In 1963, the M&NJ purchased a second GE 44-tonner #2 from Calco Chemical of Bound Brook, New Jersey. M&NJ #2 was the railway's sole operating unit from about 1981 into July 2007. The #2 was leased to an East Penn Railroad customer in Pennsylvania, while the original 44-tonner #1 was stored inoperative in the Middletown engine house. The #1 was slated for restoration; however, the October 2021 issue of Railfan & Railroad magazine reported that it was scrapped in late July 2021 in Middletown along with two other GE locomotives.

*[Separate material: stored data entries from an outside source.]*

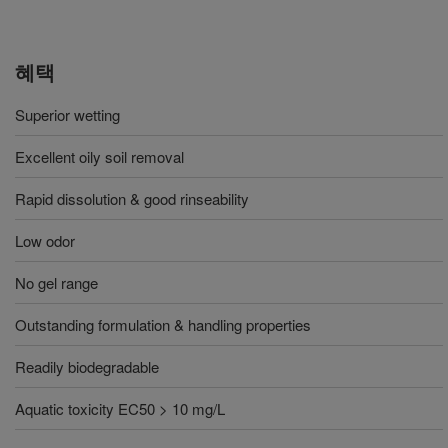
혜택
Superior wetting
Excellent oily soil removal
Rapid dissolution & good rinseability
Low odor
No gel range
Outstanding formulation & handling properties
Readily biodegradable
Aquatic toxicity EC50 > 10 mg/L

The #2 was sold in late 2021 to the non-profit Operation Toy Train of New York, Inc. (now renamed TOYX, Inc.) and moved to display at the Erie Turntable in Port Jervis, New York. The #2 is currently the only preserved piece of M&NJ rolling stock, and is undergoing a long-term operational restoration. The M&NJ donated many of the remaining parts from #1 to TOYX in April 2024 to aid in #2's restoration.

Current power is provided primarily by EMD GP38-2's 2174, 2175, and 5615 (which was recently acquired from Norfolk Southern). Additional power includes a Canadian-built EMD GP9u (formerly Amtrak) 773 which arrived in July 2007. The railroad has also leased GE B30-7 ESPN 7811 and GE B23-7 ESPN 5114 from its sister company, East Penn on October 1, 2010.

===Railroad cars===
Because it is a short-line railroad, the M&NJ does not ordinarily own or lease many railway cars. However, in the late 1970s, the M&NJ rostered 500 blue boxcars 50 ft in length leased from NRUC, the National Railway Utilization Company. The cars were loaded with finished goods at Polytherm, then spent much of their time hauling loads in interchange service throughout the U.S. and Canada while the M&NJ collected 10% of the usage fees they generated. The boom in incentive per diem (IPD) boxcars ended by the early 1980s and the cars returned to the M&NJ which opened 2 mi of unused track to store the cars until buyers could be found, a task which took almost a decade.